▶ Requirement
Would you set down the data that follows, word for word, without any pictures?
▽
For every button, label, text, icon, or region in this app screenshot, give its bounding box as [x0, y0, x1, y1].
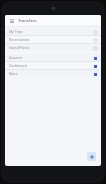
- staticText: Dashboard: [9, 63, 93, 68]
- button[interactable]: Add: [87, 152, 96, 161]
- staticText: My Trips: [9, 29, 93, 34]
- staticText: Account: [9, 55, 93, 60]
- button[interactable]: Navigate up: [8, 17, 15, 24]
- staticText: Transfers: [18, 18, 37, 24]
- staticText: Reservations: [9, 37, 93, 42]
- button[interactable]: More: [5, 70, 101, 77]
- button[interactable]: Account: [5, 54, 101, 61]
- button[interactable]: Reservations: [5, 36, 101, 43]
- button[interactable]: My Trips: [5, 28, 101, 35]
- staticText: More: [9, 71, 93, 76]
- button[interactable]: Saved Places: [5, 44, 101, 51]
- staticText: Saved Places: [9, 45, 93, 50]
- button[interactable]: Dashboard: [5, 62, 101, 69]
△
▶ Response
For every button, label, text, icon, or region in this app screenshot, give its bounding box as [x0, y0, x1, y1].
- staticText: Dashboard: [9, 63, 93, 68]
- button[interactable]: Add: [87, 152, 96, 161]
- staticText: My Trips: [9, 29, 93, 34]
- staticText: Account: [9, 55, 93, 60]
- button[interactable]: Navigate up: [8, 17, 15, 24]
- staticText: Transfers: [18, 18, 37, 24]
- staticText: Reservations: [9, 37, 93, 42]
- button[interactable]: More: [5, 70, 101, 77]
- button[interactable]: Account: [5, 54, 101, 61]
- button[interactable]: Reservations: [5, 36, 101, 43]
- button[interactable]: My Trips: [5, 28, 101, 35]
- staticText: More: [9, 71, 93, 76]
- button[interactable]: Saved Places: [5, 44, 101, 51]
- staticText: Saved Places: [9, 45, 93, 50]
- button[interactable]: Dashboard: [5, 62, 101, 69]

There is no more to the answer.